(Dataset excerpts)
*** Block opens ***

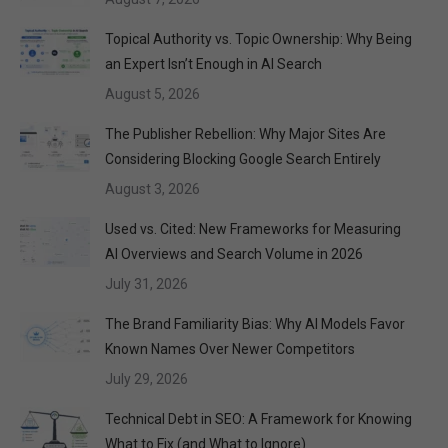
Topical Authority vs. Topic Ownership: Why Being
an Expert Isn’t Enough in AI Search
August 5, 2026
The Publisher Rebellion: Why Major Sites Are
Considering Blocking Google Search Entirely
August 3, 2026
Used vs. Cited: New Frameworks for Measuring
AI Overviews and Search Volume in 2026
July 31, 2026
The Brand Familiarity Bias: Why AI Models Favor
Known Names Over Newer Competitors
July 29, 2026
Technical Debt in SEO: A Framework for Knowing
What to Fix (and What to Ignore)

*** Block closes ***

*TASK GOAL:* Please return the span of lines above that opens with the one containing "The Publisher Rebellion: Why Major Sites Are" and closes with the final line, both included, exactly as written and nothing more.

*EXERCISE OUTPUT:*
The Publisher Rebellion: Why Major Sites Are
Considering Blocking Google Search Entirely
August 3, 2026
Used vs. Cited: New Frameworks for Measuring
AI Overviews and Search Volume in 2026
July 31, 2026
The Brand Familiarity Bias: Why AI Models Favor
Known Names Over Newer Competitors
July 29, 2026
Technical Debt in SEO: A Framework for Knowing
What to Fix (and What to Ignore)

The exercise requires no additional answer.